Editorial

Vive les Arabes !

© D.R

On ne peut pas voir ce qui se passe en Europe autour de l’Euro sans avoir un pincement au coeur. Un continent qui se met à jour en lançant sa monnaie unique. Une démarche unitaire radicale fondée sur des impératifs économiques incontournables. Une certaine idée des intérêts nationaux qui cèdent le pas à des intérêts collectifs bien compris. Et finalement des Européens qui ont choisi la seule voie qui peut garantir aujourd’hui leur avenir commun, celle de l’union.
De notre lieu, on reçoit tout cela comme une leçon. Voire comme une gifle. Sur les quatre facteurs qui fondent notre identité nous présentons des signes de décomposition manifeste. En tant que musulmans, arabes, africains et maghrébins nous n’avons rien, a priori, à offrir au monde. Ni un idéal transcendant, ni une démarche novatrice, ni un projet mobilisateur.
On regarde tous l’Euro à la télé avec des décodeurs de contrebande, avec des cartes trafiquées, un projet de société en panne, une région malade, une religion trustée par des voyous terroristes et une nation arabe verbeuse et humiliée. Ce n’est pas de l’auto-flagellation. C’est juste un constat honnête sur ce que nous pouvons représenter, aujourd’hui. Avancer l’idée d’une monnaie unique maghrébine ou arabe confinerait à la farce de mauvais goût. C’est justement parce que nous avons tous la même langue, la même culture et la même religion que l’union est impossible. On n’unit pas des gens que tout unit. C’est un paradoxe arabe. Rien ne nous sépare c’est pour cela que l’on ne fera rien ensemble. Il faut que l’on épuise notre stock commun de haine, de mépris de l’autre, de projection de puissance paranoïaque, de volonté de domination, de nationalisme primaire, pour pouvoir un jour envisager quelque chose de commun
Ce ne sont pas nos piètres manifestations unitaires formelles, souvent hypocrites et toujours stériles, qui risquent d’impressionner. Tout devient dérisoire devant un concept aussi fort et aussi radical que l’Euro. Nos petites monnaies, aussi nationales soient-elles, mondialement insignifiantes, navigant au gré des conjonctures et ballottées par les crises ne nous sont d’aucun secours.
On pourra toujours, pour justifier notre retard sur tout, opposer des arguments historiques, stigmatiser le colonialisme, vilipender l’impérialisme, baver sur la mondialisation, mais entre nous, on doit bien se reconnaître quelques torts.
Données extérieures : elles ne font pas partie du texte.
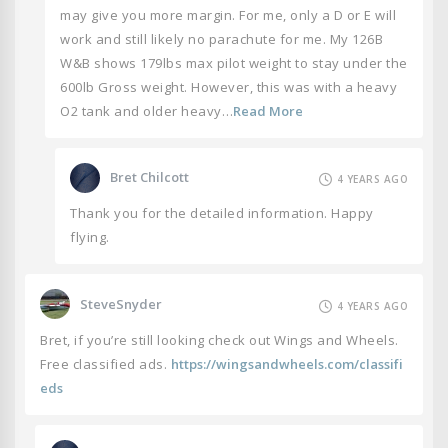
may give you more margin. For me, only a D or E will
work and still likely no parachute for me. My 126B
W&B shows 179lbs max pilot weight to stay under the
600lb Gross weight. However, this was with a heavy
O2 tank and older heavy…
Read More
Bret Chilcott
4 YEARS AGO
Thank you for the detailed information. Happy
flying.
SteveSnyder
4 YEARS AGO
Bret, if you’re still looking check out Wings and Wheels.
Free classified ads.
https://wingsandwheels.com/classifi
eds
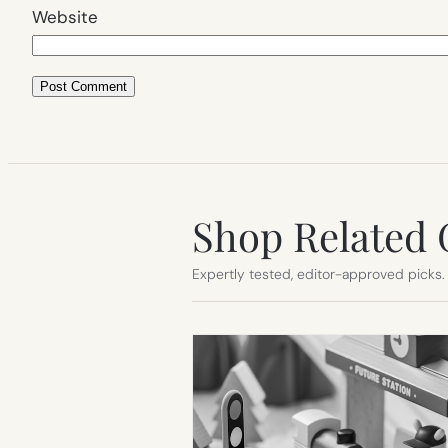
Website
Shop Related 
Expertly tested, editor-approved picks.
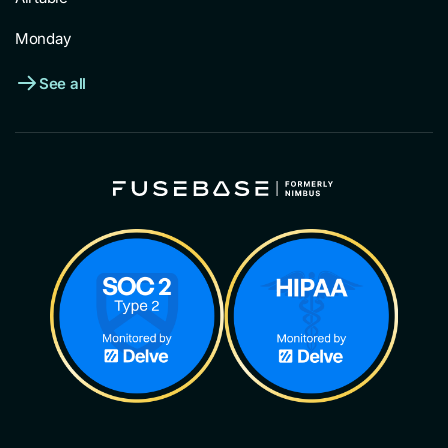
Monday
See all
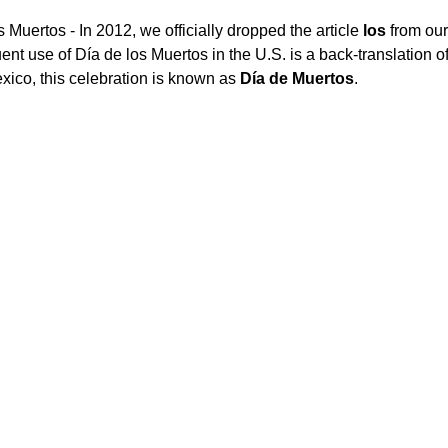
 Muertos - In 2012, we officially dropped the article 
los
 from ou
nt use of Día de los Muertos in the U.S. is a back-translation o
exico, this celebration is known as 
Día de Muertos
.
Plusieurs décennies après les indépendances nous sommes encore en train de chercher des choses élémentaires. Un mode de scrutin ! Un projet démocratique ! Une coexistence nationale ! Des élections transparentes ! Un statut pour la femme ! des parties politiques crédibles ! On cherchera encore.
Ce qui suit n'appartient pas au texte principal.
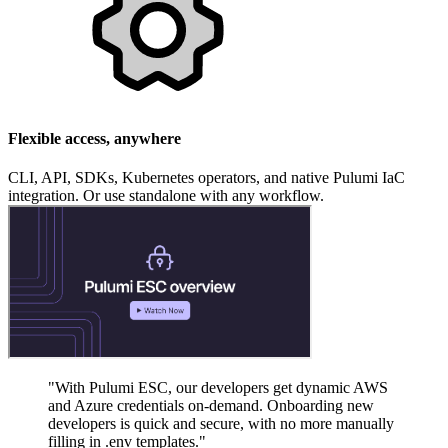
Flexible access, anywhere
CLI, API, SDKs, Kubernetes operators, and native Pulumi IaC
integration. Or use standalone with any workflow.
"With Pulumi ESC, our developers get dynamic AWS
and Azure credentials on-demand. Onboarding new
developers is quick and secure, with no more manually
filling in .env templates."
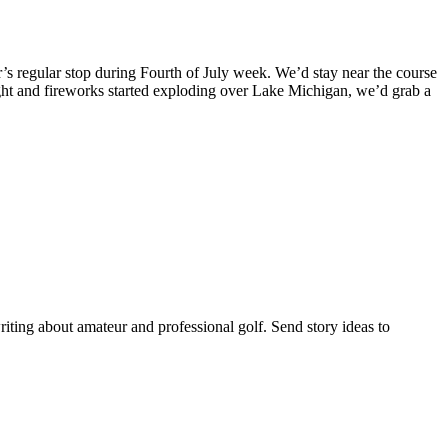
s regular stop during Fourth of July week. We’d stay near the course
ight and fireworks started exploding over Lake Michigan, we’d grab a
riting about amateur and professional golf. Send story ideas to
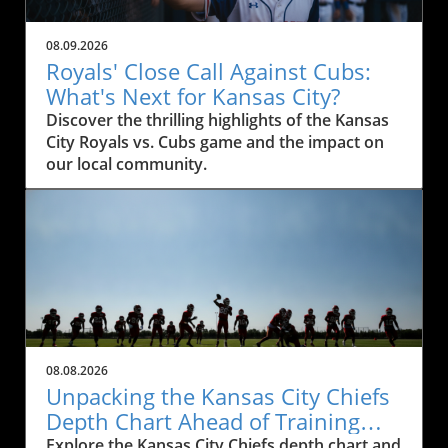
08.09.2026
Royals' Close Call Against Cubs:
What's Next for Kansas City?
Discover the thrilling highlights of the Kansas
City Royals vs. Cubs game and the impact on
our local community.
08.08.2026
Unpacking the Kansas City Chiefs
Depth Chart Ahead of Training
Camp
Explore the Kansas City Chiefs depth chart and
Pour en finir, et pour se rattacher à un projet concret, réalisable et sérieux on peut poser cette question : Qu’est ce qui empêche objectivement l’union du Maghreb de se faire ? Rien et tout, à la fois. Nous en sommes là. Et pour longtemps encore à pédaler à contre-sens de l’Histoire. Un jour celle-ci nous présentera son addition. Elle sera amère.